# First EV build, BMW 330i



## Bowser330 (Jun 15, 2008)

NaOH said:


> Looking at converting a BMW 330i to electric. How do I know if a motor is powerful enough to push the car?
> 
> I am considering using the AC51 motor for this project, and only need it to go a max of 110/120kmh.


For a rough check you can compare the dyno/specs of the EV motor to the dyno/specs of the internal combustion engine (ICE) version of the car.

Depending on what year of the 330i, I'm assuming the E46 not the E90. And I'm also assuming it was without the ZHP performance pack.
*
2004 BMW 330i
*Power (SAE net): 225 bhp @ 5900 rpm
Torque (SAE net): 214 lb-ft @ 3500 

*The AC-51 is*.....http://hpevs.com/power-graphs-ac-51.htm

Power (SAE net): 88 bhp @ 4750 rpm
Torque (SAE net): 100 lb-ft @ 0-4500rpm

The motor is plenty powerful enough to push the 3300lb(oem). You will be able to cruise at 60-70mph, however it will just take you longer to get up to that speed that before the conversion.
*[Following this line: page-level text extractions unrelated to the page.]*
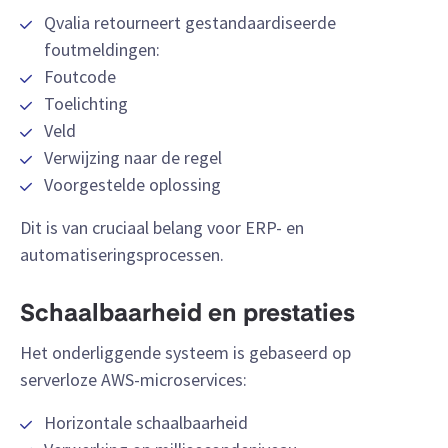
Qvalia retourneert gestandaardiseerde
foutmeldingen:
Foutcode
Toelichting
Veld
Verwijzing naar de regel
Voorgestelde oplossing
Dit is van cruciaal belang voor ERP- en
automatiseringsprocessen.
Schaalbaarheid en prestaties
Het onderliggende systeem is gebaseerd op
serverloze AWS-microservices:
Horizontale schaalbaarheid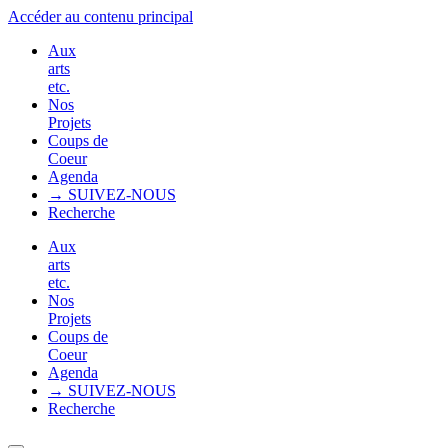
Accéder au contenu principal
Aux
arts
etc.
Nos
Projets
Coups de
Coeur
Agenda
→ SUIVEZ-NOUS
Recherche
Aux
arts
etc.
Nos
Projets
Coups de
Coeur
Agenda
→ SUIVEZ-NOUS
Recherche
If you are looking for comparable performance to the ICE 330i, I would go with the.... http://hpevs.com/power-graphs-ac-35x2.htm

Power (SAE net): 165 bhp @ 5000 rpm
Torque (SAE net): 180 lb-ft @ 0-~5000rpm

The dual system costs a little more and weighs ~50lbs more but the dual-motor out performs a lot of other AC and BLDC systems out there right now, its the best KW/$$ package out there at the moment...


----------